◆ EXERCISE: Emit an exact copy of the lines running from the start of the records to the line containing "com churrasqueira, além", both included.

(Dataset entries)
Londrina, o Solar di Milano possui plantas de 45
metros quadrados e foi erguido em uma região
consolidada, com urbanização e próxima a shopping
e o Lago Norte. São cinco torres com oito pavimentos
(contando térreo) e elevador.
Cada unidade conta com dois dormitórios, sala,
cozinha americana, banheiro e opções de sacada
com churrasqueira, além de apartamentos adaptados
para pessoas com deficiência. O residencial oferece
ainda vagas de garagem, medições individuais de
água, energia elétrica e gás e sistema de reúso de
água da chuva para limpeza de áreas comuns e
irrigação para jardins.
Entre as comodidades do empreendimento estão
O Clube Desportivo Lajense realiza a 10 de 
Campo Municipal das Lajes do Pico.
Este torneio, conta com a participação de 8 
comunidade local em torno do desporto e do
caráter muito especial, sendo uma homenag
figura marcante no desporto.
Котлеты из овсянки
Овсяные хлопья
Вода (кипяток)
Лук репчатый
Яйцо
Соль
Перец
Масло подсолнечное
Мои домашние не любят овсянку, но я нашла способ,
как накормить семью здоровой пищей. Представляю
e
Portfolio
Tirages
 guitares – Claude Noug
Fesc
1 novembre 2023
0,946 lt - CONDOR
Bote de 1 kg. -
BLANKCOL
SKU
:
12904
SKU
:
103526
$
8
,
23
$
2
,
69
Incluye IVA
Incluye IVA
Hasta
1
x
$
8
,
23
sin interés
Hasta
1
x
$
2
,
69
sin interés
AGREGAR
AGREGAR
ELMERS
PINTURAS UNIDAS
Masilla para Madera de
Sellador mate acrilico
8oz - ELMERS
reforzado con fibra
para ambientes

◆ EXPECTED ANSWER:
Londrina, o Solar di Milano possui plantas de 45
metros quadrados e foi erguido em uma região
consolidada, com urbanização e próxima a shopping
e o Lago Norte. São cinco torres com oito pavimentos
(contando térreo) e elevador.
Cada unidade conta com dois dormitórios, sala,
cozinha americana, banheiro e opções de sacada
com churrasqueira, além de apartamentos adaptados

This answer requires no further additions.